Yeraltının ağır bir taşı yerinden oynamışsa eğer yerüstünde de bir şeyler değişiyor demektir. Falyalı’yı öldürmeyi zorunlu kılan bir konsept işlemeye başladı ve süreç yeraltında değil, yeryüzünde nihayete erecek.

Falyalı cinayeti: Yeraltından gelen uğultu

Görkemli bir saldırıyla öldürüldü Halil Falyalı. Uyuşturucu ticaretinden kumarhanelere; kara paradan yasadışı bahise; şantaj kasetlerinden güçlü siyasi ilişkilere, dönemin dört dörtlük bir figürüydü.

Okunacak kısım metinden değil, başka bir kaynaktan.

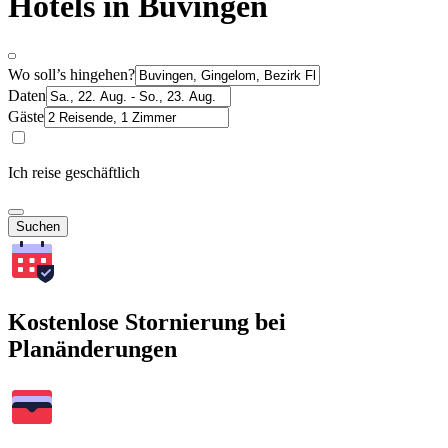
Hotels in Buvingen
Wo soll’s hingehen?
Daten
Gäste
Ich reise geschäftlich
Suchen
Kostenlose Stornierung bei
Planänderungen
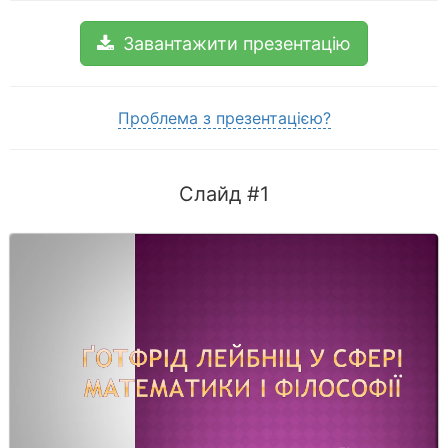
Завантажити презентацію
Проблема з презентацією?
Слайд #1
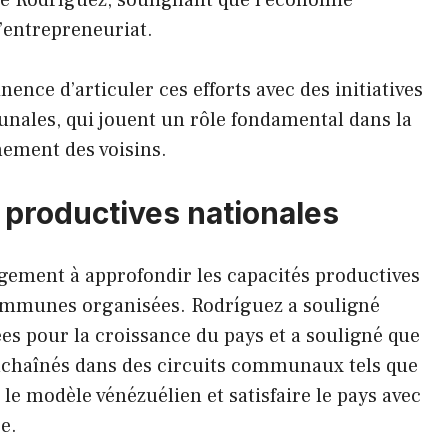
’entrepreneuriat.
ence d’articuler ces efforts avec des initiatives
unales, qui jouent un rôle fondamental dans la
nement des voisins.
 productives nationales
agement à approfondir les capacités productives
ommunes organisées. Rodríguez a souligné
es pour la croissance du pays et a souligné que
« enchaînés dans des circuits communaux tels que
 le modèle vénézuélien et satisfaire le pays avec
e.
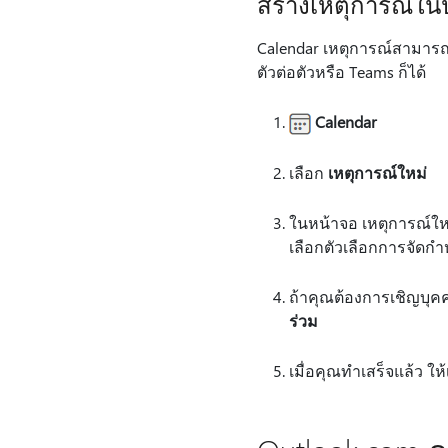
สร้างเหตุการณ์ในป
Calendar เหตุการณ์สามารถ
ตัวต่อตัวหรือ Teams ก็ได้
Calendar
เลือก
เหตุการณ์ใหม่
ในหน้าจอ เหตุการณ์ใหม่
เลือกตัวเลือกการจัดกํ
ถ้าคุณต้องการเชิญบุคค
ร่วม
เมื่อคุณทําเสร็จแล้ว ให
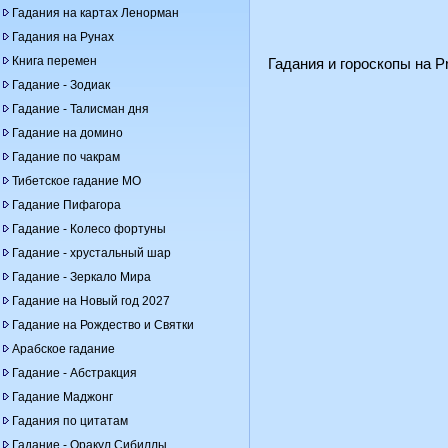
Гадания на картах Ленорман
Гадания на Рунах
Книга перемен
Гадания и гороскопы на Pr
Гадание - Зодиак
Гадание - Талисман дня
Гадание на домино
Гадание по чакрам
Тибетское гадание МО
Гадание Пифагора
Гадание - Колесо фортуны
Гадание - хрустальный шар
Гадание - Зеркало Мира
Гадание на Новый год 2027
Гадание на Рождество и Святки
Арабское гадание
Гадание - Абстракция
Гадание Маджонг
Гадания по цитатам
Гадание - Оракул Сибиллы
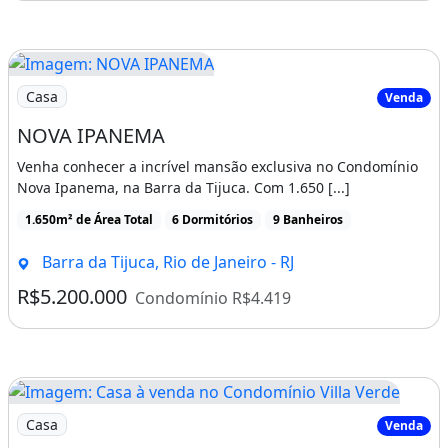
Imagem: NOVA IPANEMA
Casa
Venda
NOVA IPANEMA
Venha conhecer a incrível mansão exclusiva no Condomínio
Nova Ipanema, na Barra da Tijuca. Com 1.650 [...]
1.650m² de Área Total
6 Dormitórios
9 Banheiros
Barra da Tijuca, Rio de Janeiro - RJ
R$5.200.000
Condomínio R$4.419
Imagem: Casa à venda no Condomínio Villa Verde
Casa
Venda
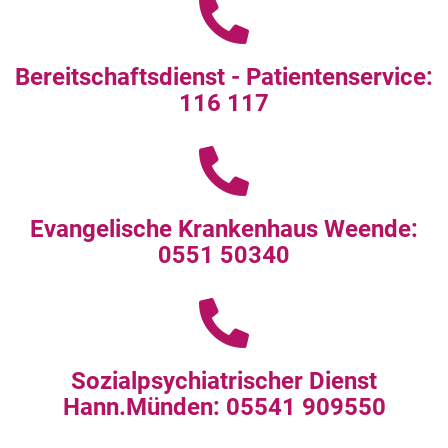
Bereitschaftsdienst - Patientenservice:
116 117
Evangelische Krankenhaus Weende:
0551 50340
Sozialpsychiatrischer Dienst
Hann.Münden: 05541 909550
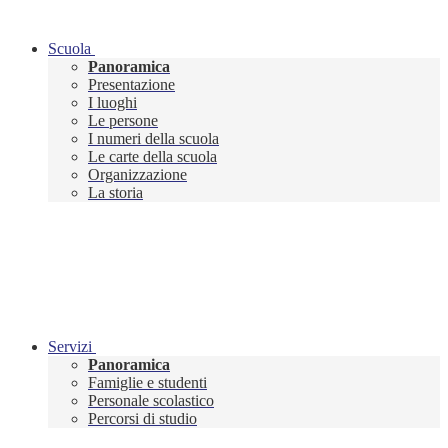
Scuola
Panoramica
Presentazione
I luoghi
Le persone
I numeri della scuola
Le carte della scuola
Organizzazione
La storia
Servizi
Panoramica
Famiglie e studenti
Personale scolastico
Percorsi di studio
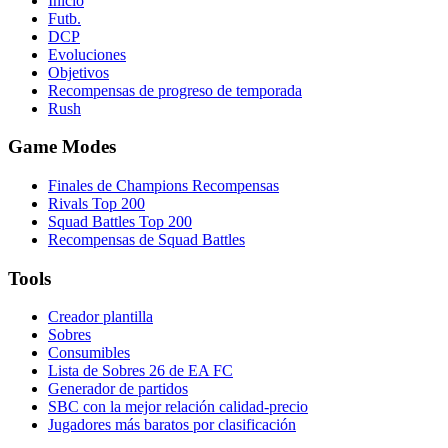
Inicio
Futb.
DCP
Evoluciones
Objetivos
Recompensas de progreso de temporada
Rush
Game Modes
Finales de Champions Recompensas
Rivals Top 200
Squad Battles Top 200
Recompensas de Squad Battles
Tools
Creador plantilla
Sobres
Consumibles
Lista de Sobres 26 de EA FC
Generador de partidos
SBC con la mejor relación calidad-precio
Jugadores más baratos por clasificación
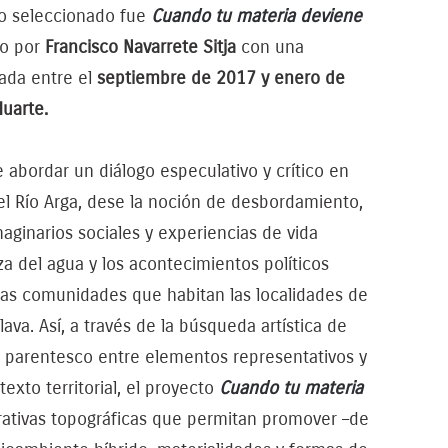
to seleccionado fue
Cuando tu materia deviene
to por
Francisco Navarrete Sitja
con una
lada entre el
septiembre de 2017 y enero de
uarte.
 abordar un diálogo especulativo y crítico en
el Río Arga, dese la noción de desbordamiento,
maginarios sociales y experiencias de vida
za del agua y los acontecimientos políticos
 las comunidades que habitan las localidades de
llava. Así, a través de la búsqueda artística de
 parentesco entre elementos representativos y
exto territorial, el proyecto
Cuando tu materia
rrativas topográficas que permitan promover –de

Bir yapı taşıydı. Haliyle yok edilmesini, kalan taşların da yerinden oynayacağının işareti saymalı.

Uğur Mumcu, “Papa-Mafya-Ağca” kitabında iki cinayetteki ortak tetikçiden hareketle, iki dünyaya -yeraltı ve yerüstüne- aynı anda bakılması gerektiğini söylemişti. Suikastların bir ucu uluslararası silah ve uyuşturucu ticaretine bağlanırken; diğer ucu Türkiye’nin iktisadi ve siyasi sorunlarından çıkıp, Vatikan’da düğümlenmiş bir finans kapital krizine açılıyordu.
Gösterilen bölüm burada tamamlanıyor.